Sebelum benar-benar tiba di rumahku, bersyukur Alhamdulillah aku menemukan minimarket yang telah buka. Meski aku harus putar balik dulu di jalan raya yang sudah mulai terlihat padat. Bukan masalah. Padahal, biasanya aku amat anti untuk putar paling. Kali ini, aku harus berkorban. Sebab, kalau tidak beli di sini khawatirnya aku nanti enggak menemukan minimarket yang ada di jalur menuju rumah kosong milikku.


Setelah tiba, aku parkir kendaraan dengan rapi. Di mana, di sisi sampingku terdapat beberapa sepeda motor yang juga parkir. Beruntung, tidak ada yang antre di depan kasir. Aku langsung menuju kasir yang ditunggu oleh seorang karyawan minimarket. Sepertinya dia shift (piket) sendirian. Dengan penuh semangat aku berkata "Mau beli token listrik prabayar mas." Tanpa aku duga, dia merespon penuh santai dan dingin.

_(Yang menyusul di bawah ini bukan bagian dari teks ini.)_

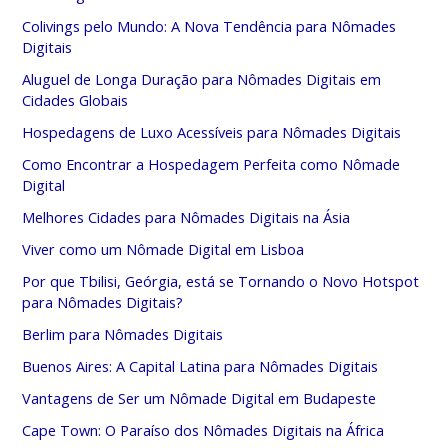
Colivings pelo Mundo: A Nova Tendência para Nômades
Digitais
Aluguel de Longa Duração para Nômades Digitais em
Cidades Globais
Hospedagens de Luxo Acessíveis para Nômades Digitais
Como Encontrar a Hospedagem Perfeita como Nômade
Digital
Melhores Cidades para Nômades Digitais na Ásia
Viver como um Nômade Digital em Lisboa
Por que Tbilisi, Geórgia, está se Tornando o Novo Hotspot
para Nômades Digitais?
Berlim para Nômades Digitais
Buenos Aires: A Capital Latina para Nômades Digitais
Vantagens de Ser um Nômade Digital em Budapeste
Cape Town: O Paraíso dos Nômades Digitais na África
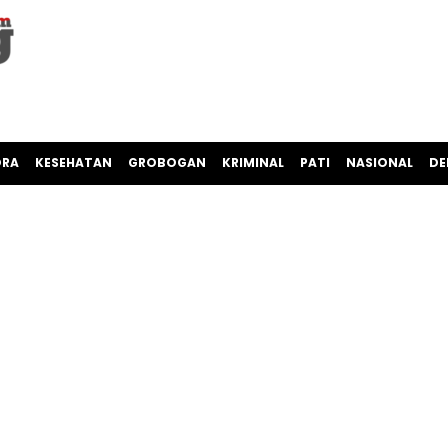
ORA
KESEHATAN
GROBOGAN
KRIMINAL
PATI
NASIONAL
DE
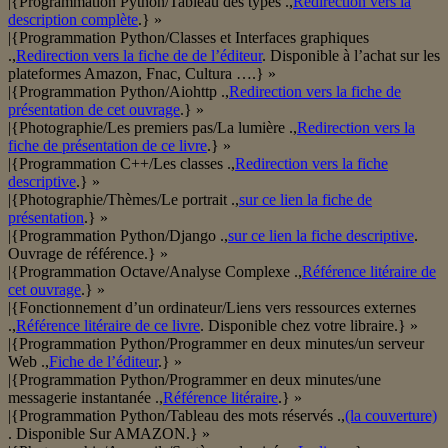
|{Programmation Python/Tableau des types .,
Redirection vers la
description complète
.} »
|{Programmation Python/Classes et Interfaces graphiques
.,
Redirection vers la fiche de de l’éditeur
. Disponible à l’achat sur les
plateformes Amazon, Fnac, Cultura ….} »
|{Programmation Python/Aiohttp .,
Redirection vers la fiche de
présentation de cet ouvrage
.} »
|{Photographie/Les premiers pas/La lumière .,
Redirection vers la
fiche de présentation de ce livre
.} »
|{Programmation C++/Les classes .,
Redirection vers la fiche
descriptive
.} »
|{Photographie/Thèmes/Le portrait .,
sur ce lien la fiche de
présentation
.} »
|{Programmation Python/Django .,
sur ce lien la fiche descriptive
.
Ouvrage de référence.} »
|{Programmation Octave/Analyse Complexe .,
Référence litéraire de
cet ouvrage
.} »
|{Fonctionnement d’un ordinateur/Liens vers ressources externes
.,
Référence litéraire de ce livre
. Disponible chez votre libraire.} »
|{Programmation Python/Programmer en deux minutes/un serveur
Web .,
Fiche de l’éditeur
.} »
|{Programmation Python/Programmer en deux minutes/une
messagerie instantanée .,
Référence litéraire
.} »
|{Programmation Python/Tableau des mots réservés .,
(la couverture)
. Disponible Sur AMAZON.} »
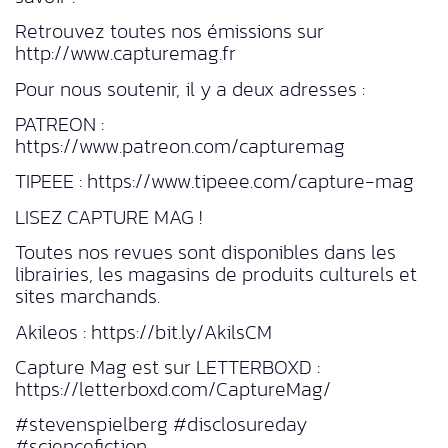
Retrouvez toutes nos émissions sur
http://www.capturemag.fr
Pour nous soutenir, il y a deux adresses :
PATREON :
https://www.patreon.com/capturemag
TIPEEE : https://www.tipeee.com/capture-mag
LISEZ CAPTURE MAG !
Toutes nos revues sont disponibles dans les
librairies, les magasins de produits culturels et
sites marchands.
Akileos : https://bit.ly/AkilsCM
Capture Mag est sur LETTERBOXD :
https://letterboxd.com/CaptureMag/
#stevenspielberg #disclosureday
#sciencefiction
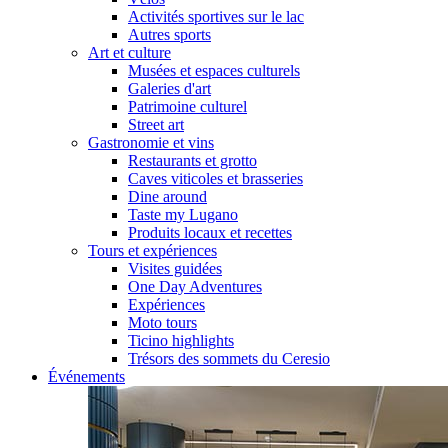
Activités sportives sur le lac
Autres sports
Art et culture
Musées et espaces culturels
Galeries d'art
Patrimoine culturel
Street art
Gastronomie et vins
Restaurants et grotto
Caves viticoles et brasseries
Dine around
Taste my Lugano
Produits locaux et recettes
Tours et expériences
Visites guidées
One Day Adventures
Expériences
Moto tours
Ticino highlights
Trésors des sommets du Ceresio
Événements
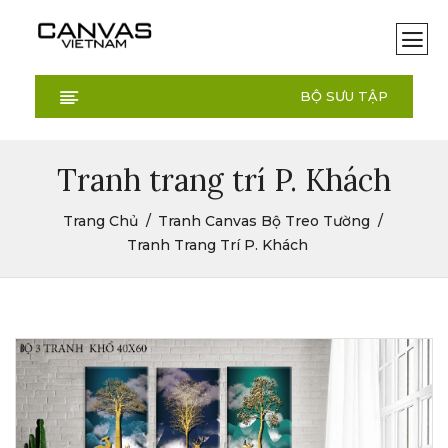
BỘ SƯU TẬP
Tranh trang trí P. Khách
Trang Chủ
Tranh Canvas Bộ Treo Tường
Tranh Trang Trí P. Khách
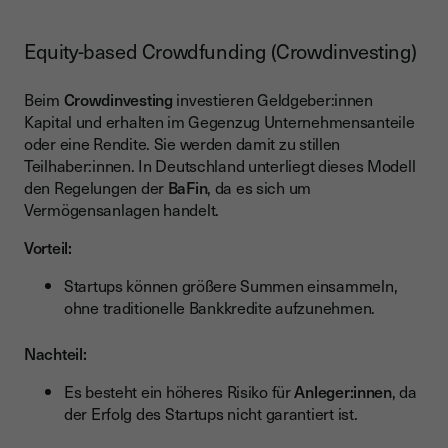
Equity-based Crowdfunding (Crowdinvesting)
Beim
Crowdinvesting
investieren Geldgeber:innen
Kapital und erhalten im Gegenzug Unternehmensanteile
oder eine Rendite. Sie werden damit zu stillen
Teilhaber:innen. In Deutschland unterliegt dieses Modell
den Regelungen der
BaFin
, da es sich um
Vermögensanlagen handelt.
Vorteil:
Startups können größere Summen einsammeln,
ohne traditionelle Bankkredite aufzunehmen.
Nachteil:
Es besteht ein höheres Risiko für
Anleger:innen
, da
der Erfolg des Startups nicht garantiert ist.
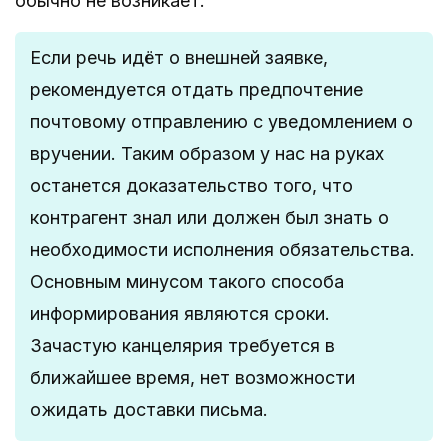
обычно не возникает.
Если речь идёт о внешней заявке,
рекомендуется отдать предпочтение
почтовому отправлению с уведомлением о
вручении. Таким образом у нас на руках
останется доказательство того, что
контрагент знал или должен был знать о
необходимости исполнения обязательства.
Основным минусом такого способа
информирования являются сроки.
Зачастую канцелярия требуется в
ближайшее время, нет возможности
ожидать доставки письма.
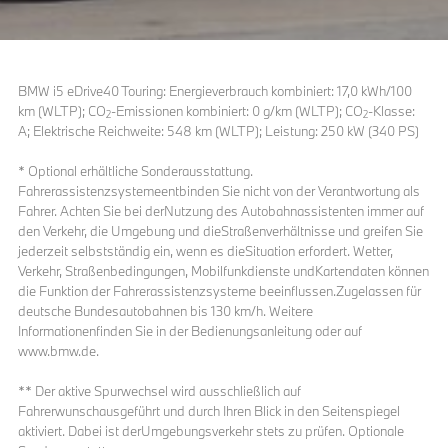
BMW i5 eDrive40 Touring: Energieverbrauch kombiniert: 17,0 kWh/100
km (WLTP); CO
-Emissionen kombiniert: 0 g/km (WLTP); CO
-Klasse:
2
2
A; Elektrische Reichweite: 548 km (WLTP); Leistung: 250 kW (340 PS)
* Optional erhältliche Sonderausstattung.
Fahrerassistenzsystemeentbinden Sie nicht von der Verantwortung als
Fahrer. Achten Sie bei derNutzung des Autobahnassistenten immer auf
den Verkehr, die Umgebung und dieStraßenverhältnisse und greifen Sie
jederzeit selbstständig ein, wenn es dieSituation erfordert. Wetter,
Verkehr, Straßenbedingungen, Mobilfunkdienste undKartendaten können
die Funktion der Fahrerassistenzsysteme beeinflussen.Zugelassen für
deutsche Bundesautobahnen bis 130 km/h. Weitere
Informationenfinden Sie in der Bedienungsanleitung oder auf
www.bmw.de.
** Der aktive Spurwechsel wird ausschließlich auf
Fahrerwunschausgeführt und durch Ihren Blick in den Seitenspiegel
aktiviert. Dabei ist derUmgebungsverkehr stets zu prüfen. Optionale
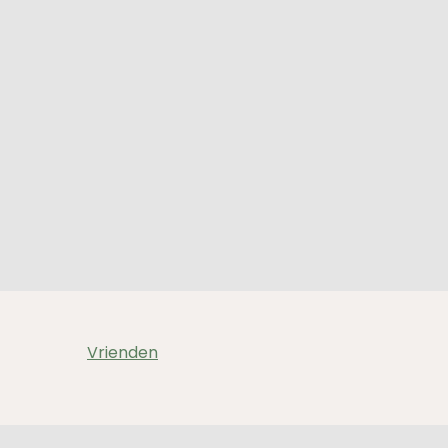
Vrienden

Sambil memperhatikan layar HP (karena nomor token ada di galeri foto) dan jari jempol serta telunjuk aku di tangan satunya sedang mengapit uang 100 ribu, aku sesekali melihat wajah dia yang sedang memperhatikan layar monitor komputer. Lirikan matanya yang sembari mengetik keyboard komputer sangatlah sinis. Begitu jelas kerutan wajah dan bibirnya yang menggambarkan kesinisan berupa merendahkan dan menyepelekan aku.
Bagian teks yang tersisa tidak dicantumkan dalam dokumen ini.